Activision Blizzard Inc.'s shares soared to a multiyear high Friday after French conglomerate Vivendi said that it would sell its majority stake in the company and the game maker raised its full-year outlook.
THE SPARK: Vivendi SA said that is selling its stake for about $8.2 billion in a move to try to strengthen its balance sheet.
Vivendi will sell 429 million of its shares to Activision itself. Another 172 million shares will be sold to a consortium of key investors, including Activision's CEO Bobby Kotick and co-chairman Brian Kelly.
Activision said in a conference call with investors Friday that this is a "tremendous" opportunity for the company and its shareholders. The move will reduce the company's outstanding share count, boosting the value of remaining shares.
Activision also said that it expects to beat expectations for its second quarter. It anticipates earnings of 28 cents per share, or 8 cents per share on an adjusted basis, with revenue of $1.05 billion, or $608 million on an adjusted basis.
The adjusted figures exclude special items and account for the effects of deferring revenue and the related cost of sales for games with online components. Like other video game companies, Activision spreads these out over time, while the game is played, rather than all at once.
Analysts polled by FactSet had anticipated adjusted earnings of 6 cents per share on revenue of $602.4 million.
Activision also boosted its full-year forecast based on its second-quarter performance. The company now expects to earn 77 cents per share for the year on revenue of $4.31 billion. That compares with its prior forecast of earnings of 73 cents per share on revenue of $4.22 billion. It reconfirmed its adjusted earnings expectation of 82 cents per share on revenue of $4.25 billion.
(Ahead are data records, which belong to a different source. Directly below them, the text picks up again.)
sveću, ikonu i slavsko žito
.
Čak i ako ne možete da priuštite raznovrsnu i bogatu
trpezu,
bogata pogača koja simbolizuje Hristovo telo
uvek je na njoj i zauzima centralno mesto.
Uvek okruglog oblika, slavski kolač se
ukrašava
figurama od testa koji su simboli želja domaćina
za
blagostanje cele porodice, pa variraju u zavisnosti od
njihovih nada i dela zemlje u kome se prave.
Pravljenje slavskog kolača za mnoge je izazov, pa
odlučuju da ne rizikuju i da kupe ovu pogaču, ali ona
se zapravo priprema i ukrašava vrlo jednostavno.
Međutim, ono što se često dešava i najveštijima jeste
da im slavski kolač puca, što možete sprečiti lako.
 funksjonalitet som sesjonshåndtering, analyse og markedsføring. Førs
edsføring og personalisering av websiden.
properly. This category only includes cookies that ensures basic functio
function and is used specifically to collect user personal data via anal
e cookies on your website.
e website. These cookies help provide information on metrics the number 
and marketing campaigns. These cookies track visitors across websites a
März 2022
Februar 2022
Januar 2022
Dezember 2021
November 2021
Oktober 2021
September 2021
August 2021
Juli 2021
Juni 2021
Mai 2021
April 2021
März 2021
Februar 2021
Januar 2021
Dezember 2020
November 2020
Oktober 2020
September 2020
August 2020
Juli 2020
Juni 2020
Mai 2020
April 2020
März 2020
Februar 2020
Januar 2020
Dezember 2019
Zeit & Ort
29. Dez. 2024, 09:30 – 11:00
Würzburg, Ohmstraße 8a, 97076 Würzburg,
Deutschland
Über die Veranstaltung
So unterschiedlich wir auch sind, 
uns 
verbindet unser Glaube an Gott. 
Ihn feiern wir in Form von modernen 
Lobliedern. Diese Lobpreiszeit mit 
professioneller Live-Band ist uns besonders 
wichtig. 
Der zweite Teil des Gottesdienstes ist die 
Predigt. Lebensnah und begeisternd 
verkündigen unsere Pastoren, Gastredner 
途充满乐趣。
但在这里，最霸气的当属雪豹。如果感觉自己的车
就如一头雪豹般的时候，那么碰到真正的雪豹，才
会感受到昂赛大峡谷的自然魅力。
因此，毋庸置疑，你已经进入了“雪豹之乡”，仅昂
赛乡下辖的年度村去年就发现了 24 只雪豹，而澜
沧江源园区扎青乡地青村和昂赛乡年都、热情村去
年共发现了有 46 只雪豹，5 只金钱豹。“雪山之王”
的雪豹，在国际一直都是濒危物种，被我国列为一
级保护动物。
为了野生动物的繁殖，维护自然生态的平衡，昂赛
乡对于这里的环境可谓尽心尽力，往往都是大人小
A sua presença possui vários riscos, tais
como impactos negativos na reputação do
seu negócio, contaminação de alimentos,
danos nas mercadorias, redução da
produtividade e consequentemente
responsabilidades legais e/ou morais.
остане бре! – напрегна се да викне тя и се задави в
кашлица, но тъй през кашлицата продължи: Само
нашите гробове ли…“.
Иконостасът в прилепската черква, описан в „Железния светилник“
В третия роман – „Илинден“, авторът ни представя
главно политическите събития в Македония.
Analysts were anticipating earnings 86 cents per share on an adjusted basis on revenue of $4.29 billion.
The company is expected to report earnings Aug. 1.
THE BIG PICTURE: Vivendi has held a majority stake in Activision since 2008. The company, based in Santa Monica, Calif., makes games such as "World of Warcraft."
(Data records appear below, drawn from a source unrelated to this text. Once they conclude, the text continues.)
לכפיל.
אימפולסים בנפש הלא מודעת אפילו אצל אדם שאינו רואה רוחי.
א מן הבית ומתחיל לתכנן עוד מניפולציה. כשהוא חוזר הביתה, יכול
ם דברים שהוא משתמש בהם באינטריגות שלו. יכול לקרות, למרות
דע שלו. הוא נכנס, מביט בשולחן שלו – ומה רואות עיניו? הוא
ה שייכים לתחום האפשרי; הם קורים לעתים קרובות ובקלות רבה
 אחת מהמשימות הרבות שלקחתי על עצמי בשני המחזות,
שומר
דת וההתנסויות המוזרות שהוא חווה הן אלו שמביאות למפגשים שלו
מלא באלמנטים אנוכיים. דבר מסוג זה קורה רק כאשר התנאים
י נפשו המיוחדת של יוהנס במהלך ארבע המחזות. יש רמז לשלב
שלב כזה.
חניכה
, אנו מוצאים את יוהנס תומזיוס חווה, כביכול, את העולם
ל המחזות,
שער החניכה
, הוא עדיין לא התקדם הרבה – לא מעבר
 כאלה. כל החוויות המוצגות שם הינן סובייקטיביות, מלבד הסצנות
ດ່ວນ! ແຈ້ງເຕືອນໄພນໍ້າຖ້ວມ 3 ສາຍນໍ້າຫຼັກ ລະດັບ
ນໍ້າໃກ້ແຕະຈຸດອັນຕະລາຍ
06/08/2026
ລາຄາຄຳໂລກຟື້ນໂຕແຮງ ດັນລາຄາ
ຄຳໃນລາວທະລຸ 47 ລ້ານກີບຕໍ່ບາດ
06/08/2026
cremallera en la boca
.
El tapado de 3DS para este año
The sale, at $13.60 per share, will reduce Vivendi's holdings from 61.1 percent of Activision's common shares to 12 percent. The French company will continue to hold 83 million Activision shares after the sale, which is expected to close in September.
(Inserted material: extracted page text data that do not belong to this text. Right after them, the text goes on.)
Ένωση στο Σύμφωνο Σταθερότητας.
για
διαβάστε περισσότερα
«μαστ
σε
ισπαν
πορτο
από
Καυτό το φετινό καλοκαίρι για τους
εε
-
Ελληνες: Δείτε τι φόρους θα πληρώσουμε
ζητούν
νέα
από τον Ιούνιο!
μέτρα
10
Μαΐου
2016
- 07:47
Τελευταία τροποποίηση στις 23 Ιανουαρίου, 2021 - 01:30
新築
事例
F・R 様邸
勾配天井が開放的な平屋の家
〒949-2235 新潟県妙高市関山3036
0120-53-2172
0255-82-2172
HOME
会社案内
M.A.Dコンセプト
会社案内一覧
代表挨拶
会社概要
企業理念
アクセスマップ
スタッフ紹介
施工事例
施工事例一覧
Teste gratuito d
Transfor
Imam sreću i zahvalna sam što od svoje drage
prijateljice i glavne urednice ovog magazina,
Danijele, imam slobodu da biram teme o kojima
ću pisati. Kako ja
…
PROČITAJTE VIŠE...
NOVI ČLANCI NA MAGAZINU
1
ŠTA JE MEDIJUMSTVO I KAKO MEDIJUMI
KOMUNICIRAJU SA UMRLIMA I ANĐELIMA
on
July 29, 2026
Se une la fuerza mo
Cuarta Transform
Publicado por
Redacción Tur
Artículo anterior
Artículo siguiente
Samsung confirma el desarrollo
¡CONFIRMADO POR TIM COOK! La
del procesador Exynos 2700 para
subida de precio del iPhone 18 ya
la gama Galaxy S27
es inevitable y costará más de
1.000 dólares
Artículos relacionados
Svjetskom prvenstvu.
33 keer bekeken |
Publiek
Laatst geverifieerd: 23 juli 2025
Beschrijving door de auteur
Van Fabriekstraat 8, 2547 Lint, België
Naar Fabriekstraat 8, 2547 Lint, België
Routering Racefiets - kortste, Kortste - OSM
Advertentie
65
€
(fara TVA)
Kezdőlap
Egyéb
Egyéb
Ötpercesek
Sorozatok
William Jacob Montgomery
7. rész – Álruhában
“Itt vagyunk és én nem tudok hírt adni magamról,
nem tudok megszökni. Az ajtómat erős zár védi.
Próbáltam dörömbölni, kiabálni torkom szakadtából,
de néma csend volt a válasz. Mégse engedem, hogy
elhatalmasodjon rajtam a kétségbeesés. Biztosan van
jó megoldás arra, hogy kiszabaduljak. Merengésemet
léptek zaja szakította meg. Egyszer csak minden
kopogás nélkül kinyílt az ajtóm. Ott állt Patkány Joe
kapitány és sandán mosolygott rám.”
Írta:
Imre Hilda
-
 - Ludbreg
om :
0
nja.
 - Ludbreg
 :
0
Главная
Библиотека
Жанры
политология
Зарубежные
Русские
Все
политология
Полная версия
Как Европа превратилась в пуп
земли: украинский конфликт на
Vivendi will use the cash to strength its balance sheet and maintain its credit rating. The conglomerate has been trying to restructure and sell off some of its business to help better position the company.
THE ANALYSIS: Jefferies analyst Brian Pitz said in a research note Friday that at first blush, he likes the deal. The offer is at a roughly 10 percent discount to current share prices and offers tax advantages, as well as the opportunity to boost its earnings per share value. The analyst also noted that the new guidance does not yet account for any benefit from the reduced number of shares outstanding related to the deal.
SHARE ACTION: Shares of Activision jumped $2.08, a nearly 14 percent increase, to $17.26 in midday trading. The company's stock hit $17.76 earlier in the day, its highest level since August 2008.